RAW DATA:
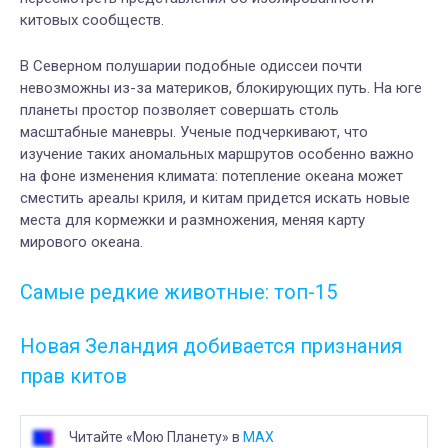
китовых сообществ.
В Северном полушарии подобные одиссеи почти
невозможны из-за материков, блокирующих путь. На юге
планеты простор позволяет совершать столь
масштабные маневры. Ученые подчеркивают, что
изучение таких аномальных маршрутов особенно важно
на фоне изменения климата: потепление океана может
сместить ареалы криля, и китам придется искать новые
места для кормежки и размножения, меняя карту
мирового океана.
Самые редкие животные: топ-15
Новая Зеландия добивается признания
прав китов
Читайте «Мою Планету» в
MAX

PROBLEM TO SOLVE:
Read through the entries above and copy each line that has the string "океана" in it.

SOLUTION TO THE EXERCISE:
на фоне изменения климата: потепление океана может
мирового океана.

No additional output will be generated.